··· Dataset excerpts ···

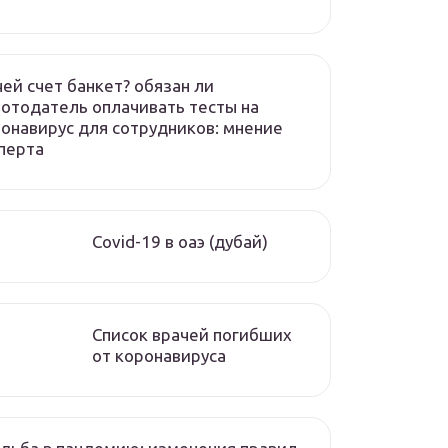
чей счет банкет? обязан ли
отодатель оплачивать тесты на
онавирус для сотрудников: мнение
перта
Covid-19 в оаэ (дубай)
Список врачей погибших
от коронавируса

···

• Prompt:
From the line containing "онавирус для сотрудников: мнение" to the final line of the data above, transcribe every line exactly and nothing more.

• Result of the exercise:
онавирус для сотрудников: мнение
перта
Covid-19 в оаэ (дубай)
Список врачей погибших
от коронавируса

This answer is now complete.